The sale, with the potential to generate as much as $2 billion, was initially discussed in August last year. It represents a total exit from the UK North Sea for the oil major, who has operated in that area for more than fifty years.
But low oil prices kept the deal on the backburner for months. Now that $2 billion potential is considerably less, with oil prices trading at a bit more than half what they were at the beginning of the year. Today, according to Reuters sources, the assets may be worth as little as $1 billion.
The sources said Exxon is quietly gauging interest in the assets prior to making any decisions about the sale.
The exodus from the North Sea includes Marathon Oil, ConocoPhillips, and Chevron.
The sale is part of Exxon’s broader divestment project that calls for asset sales to the tune of $25 billion as the oil giant tries to focus on the Permian Basin and in its latest hotspot, Guyana, where it has had several successes in the last year.
The low oil prices and extreme volatility in the oil markets may make it difficult for Exxon to find willing buyers at any price, as many oil producers are cutting costs themselves.

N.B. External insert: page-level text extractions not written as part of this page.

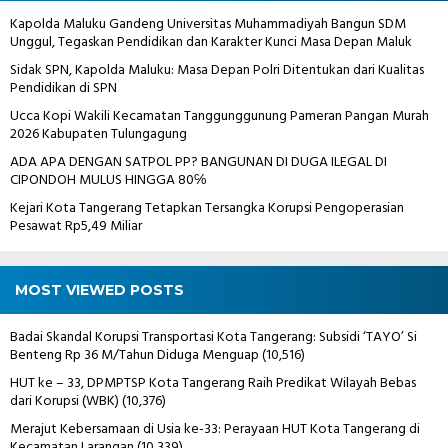
Kapolda Maluku Gandeng Universitas Muhammadiyah Bangun SDM
Unggul, Tegaskan Pendidikan dan Karakter Kunci Masa Depan Maluk
Sidak SPN, Kapolda Maluku: Masa Depan Polri Ditentukan dari Kualitas
Pendidikan di SPN
Ucca Kopi Wakili Kecamatan Tanggunggunung Pameran Pangan Murah
2026 Kabupaten Tulungagung
ADA APA DENGAN SATPOL PP? BANGUNAN DI DUGA ILEGAL DI
CIPONDOH MULUS HINGGA 80℅
Kejari Kota Tangerang Tetapkan Tersangka Korupsi Pengoperasian
Pesawat Rp5,49 Miliar
MOST VIEWED POSTS
Badai Skandal Korupsi Transportasi Kota Tangerang: Subsidi ‘TAYO’ Si
Benteng Rp 36 M/Tahun Diduga Menguap
(10,516)
HUT ke – 33, DPMPTSP Kota Tangerang Raih Predikat Wilayah Bebas
dari Korupsi (WBK)
(10,376)
Merajut Kebersamaan di Usia ke-33: Perayaan HUT Kota Tangerang di
Kecamatan Larangan
(10,339)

But Exxon’s sale may be more critical than ever after it posted its first quarterly loss in more than 30 years for Q1 2020 when it posted a loss of $610 million compared from a profit of $2.4 billion in Q1 2019.
Analysts have criticized the oil major in recent years for overpaying for XTO Energy, getting squeezed out of Russia’s Arctic, and for flopping with its Canadian oilsands adventure.